For data with period $s$, the **seasonal difference** is:

$$(1 - L^s)Y_t = Y_t - Y_{t-s}$$

### Examples
- Monthly data ($s=12$): $(1-L^{12})Y_t = Y_t - Y_{t-12}$
- Quarterly data ($s=4$): $(1-L^4)Y_t = Y_t - Y_{t-4}$

### Full Differencing for Trend + Seasonality
$$(1-L)(1-L^s)Y_t = (Y_t - Y_{t-1}) - (Y_{t-s} - Y_{t-s-1})$$

In [None]:
# Apply different differencing operators
y = airline['Passengers'].values

# Log transform first (for multiplicative seasonality)
log_y = np.log(y)

# First difference (removes trend)
diff1 = np.diff(log_y)

# Seasonal difference (removes seasonality)
diff12 = log_y[12:] - log_y[:-12]

# Both differences (removes both)
diff1_12 = diff12[1:] - diff12[:-1]

fig, axes = plt.subplots(2, 2, figsize=(14, 8))

# Original log series
axes[0, 0].plot(log_y, color=COLORS['blue'], linewidth=1, label='log(Y_t)')
axes[0, 0].set_title('Log Passengers (Original)', fontweight='bold')
axes[0, 0].legend(loc='upper center', bbox_to_anchor=(0.5, -0.12), frameon=False)

# First difference only
axes[0, 1].plot(diff1, color=COLORS['green'], linewidth=1, label='(1-L) log(Y_t)')
axes[0, 1].axhline(y=0, color='red', linestyle='--', alpha=0.5)
axes[0, 1].set_title('First Difference (trend removed, seasonality remains)', fontweight='bold')
axes[0, 1].legend(loc='upper center', bbox_to_anchor=(0.5, -0.12), frameon=False)

# Seasonal difference only
axes[1, 0].plot(diff12, color=COLORS['orange'], linewidth=1, label='(1-L^12) log(Y_t)')
axes[1, 0].axhline(y=0, color='red', linestyle='--', alpha=0.5)
axes[1, 0].set_title('Seasonal Difference (seasonality removed, trend remains)', fontweight='bold')
axes[1, 0].legend(loc='upper center', bbox_to_anchor=(0.5, -0.12), frameon=False)

# Both differences
axes[1, 1].plot(diff1_12, color=COLORS['red'], linewidth=1, label='(1-L)(1-L^12) log(Y_t)')
axes[1, 1].axhline(y=0, color='black', linestyle='--', alpha=0.5)
axes[1, 1].set_title('Both Differences (stationary!)', fontweight='bold')
axes[1, 1].legend(loc='upper center', bbox_to_anchor=(0.5, -0.12), frameon=False)

plt.tight_layout()
plt.show()

In [None]:
# Unit root tests to verify stationarity
def run_adf_test(series, name):
    """Run ADF test and print results."""
    series_clean = series[~np.isnan(series)]
    result = adfuller(series_clean, autolag='AIC')
    print(f"\n{name}:")
    print(f"  ADF Statistic: {result[0]:.4f}")
    print(f"  p-value: {result[1]:.6f}")
    print(f"  Conclusion: {'STATIONARY' if result[1] < 0.05 else 'NON-STATIONARY'}")

print("="*60)
print("ADF Tests for Different Transformations")
print("="*60)
run_adf_test(log_y, "Log Passengers")
run_adf_test(diff1, "First Difference of Log")
run_adf_test(diff12, "Seasonal Difference of Log")
run_adf_test(diff1_12, "Both Differences")

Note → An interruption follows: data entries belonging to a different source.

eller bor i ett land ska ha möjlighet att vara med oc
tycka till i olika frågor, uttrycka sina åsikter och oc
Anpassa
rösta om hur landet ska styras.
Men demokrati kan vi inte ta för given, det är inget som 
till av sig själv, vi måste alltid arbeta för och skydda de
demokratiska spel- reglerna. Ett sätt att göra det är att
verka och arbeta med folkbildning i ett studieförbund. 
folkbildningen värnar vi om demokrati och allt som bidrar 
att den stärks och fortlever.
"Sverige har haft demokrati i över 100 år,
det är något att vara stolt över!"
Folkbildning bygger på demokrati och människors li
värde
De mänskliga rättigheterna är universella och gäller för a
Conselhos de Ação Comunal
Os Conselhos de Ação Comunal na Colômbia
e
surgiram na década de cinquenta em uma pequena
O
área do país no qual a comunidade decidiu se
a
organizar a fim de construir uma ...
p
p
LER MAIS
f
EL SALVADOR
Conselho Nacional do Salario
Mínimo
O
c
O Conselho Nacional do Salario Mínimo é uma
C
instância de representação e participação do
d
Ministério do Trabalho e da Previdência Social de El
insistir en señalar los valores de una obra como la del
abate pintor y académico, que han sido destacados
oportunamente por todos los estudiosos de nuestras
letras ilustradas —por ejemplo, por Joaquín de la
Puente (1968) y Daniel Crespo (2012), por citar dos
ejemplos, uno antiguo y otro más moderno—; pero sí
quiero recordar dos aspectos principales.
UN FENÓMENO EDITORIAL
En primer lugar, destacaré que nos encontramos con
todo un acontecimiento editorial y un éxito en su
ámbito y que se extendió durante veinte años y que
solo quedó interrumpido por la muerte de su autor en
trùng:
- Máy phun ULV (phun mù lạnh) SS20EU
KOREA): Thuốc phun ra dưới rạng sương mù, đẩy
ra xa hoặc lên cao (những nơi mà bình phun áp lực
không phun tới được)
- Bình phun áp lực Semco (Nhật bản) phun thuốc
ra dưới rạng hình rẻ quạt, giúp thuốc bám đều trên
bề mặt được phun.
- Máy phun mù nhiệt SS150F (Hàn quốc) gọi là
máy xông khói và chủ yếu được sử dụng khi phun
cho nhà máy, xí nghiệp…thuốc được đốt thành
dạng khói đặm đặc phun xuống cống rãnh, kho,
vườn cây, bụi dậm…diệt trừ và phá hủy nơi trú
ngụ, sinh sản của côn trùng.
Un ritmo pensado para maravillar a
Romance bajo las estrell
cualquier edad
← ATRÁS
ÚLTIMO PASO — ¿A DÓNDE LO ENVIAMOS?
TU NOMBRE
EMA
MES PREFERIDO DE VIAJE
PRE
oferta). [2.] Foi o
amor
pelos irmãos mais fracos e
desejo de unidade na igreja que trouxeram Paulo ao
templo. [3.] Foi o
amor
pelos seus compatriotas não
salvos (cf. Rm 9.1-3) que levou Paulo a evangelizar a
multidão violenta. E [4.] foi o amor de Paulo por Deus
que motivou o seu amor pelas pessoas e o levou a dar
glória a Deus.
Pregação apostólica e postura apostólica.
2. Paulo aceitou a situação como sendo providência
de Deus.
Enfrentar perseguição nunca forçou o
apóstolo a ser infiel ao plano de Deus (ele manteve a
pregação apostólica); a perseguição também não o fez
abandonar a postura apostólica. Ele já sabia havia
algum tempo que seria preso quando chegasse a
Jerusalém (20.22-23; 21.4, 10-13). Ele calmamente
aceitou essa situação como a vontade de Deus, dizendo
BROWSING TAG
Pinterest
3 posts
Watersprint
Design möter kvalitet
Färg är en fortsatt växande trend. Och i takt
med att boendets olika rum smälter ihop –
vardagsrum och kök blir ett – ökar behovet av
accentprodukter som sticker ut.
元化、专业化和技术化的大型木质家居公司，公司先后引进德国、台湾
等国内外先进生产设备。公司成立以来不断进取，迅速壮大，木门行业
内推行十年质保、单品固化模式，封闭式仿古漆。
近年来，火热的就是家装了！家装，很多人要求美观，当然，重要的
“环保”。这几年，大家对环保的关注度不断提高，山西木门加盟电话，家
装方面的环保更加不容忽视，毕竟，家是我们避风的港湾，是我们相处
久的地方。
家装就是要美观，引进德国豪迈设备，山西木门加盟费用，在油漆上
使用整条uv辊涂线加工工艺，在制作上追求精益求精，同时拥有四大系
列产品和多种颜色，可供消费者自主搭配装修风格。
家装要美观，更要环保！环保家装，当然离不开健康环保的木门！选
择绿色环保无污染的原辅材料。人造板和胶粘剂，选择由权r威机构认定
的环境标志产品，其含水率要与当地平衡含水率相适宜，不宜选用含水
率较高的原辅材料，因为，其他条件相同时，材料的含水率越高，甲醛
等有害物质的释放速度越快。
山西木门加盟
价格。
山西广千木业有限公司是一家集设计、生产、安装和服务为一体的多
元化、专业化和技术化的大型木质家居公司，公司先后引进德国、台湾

## 4. SARIMA Model Structure

**SARIMA**$(p,d,q) \times (P,D,Q)_s$ combines:

| Component | Meaning |
|-----------|--------|
| $p$ | Non-seasonal AR order |
| $d$ | Non-seasonal differencing |
| $q$ | Non-seasonal MA order |
| $P$ | Seasonal AR order |
| $D$ | Seasonal differencing |
| $Q$ | Seasonal MA order |
| $s$ | Seasonal period |

### The Full Model
$$\phi(L)\Phi(L^s)(1-L)^d(1-L^s)^D Y_t = c + \theta(L)\Theta(L^s)\varepsilon_t$$

where:
- $\phi(L) = 1 - \phi_1 L - \cdots - \phi_p L^p$ (non-seasonal AR)
- $\Phi(L^s) = 1 - \Phi_1 L^s - \cdots - \Phi_P L^{Ps}$ (seasonal AR)
- $\theta(L) = 1 + \theta_1 L + \cdots + \theta_q L^q$ (non-seasonal MA)
- $\Theta(L^s) = 1 + \Theta_1 L^s + \cdots + \Theta_Q L^{Qs}$ (seasonal MA)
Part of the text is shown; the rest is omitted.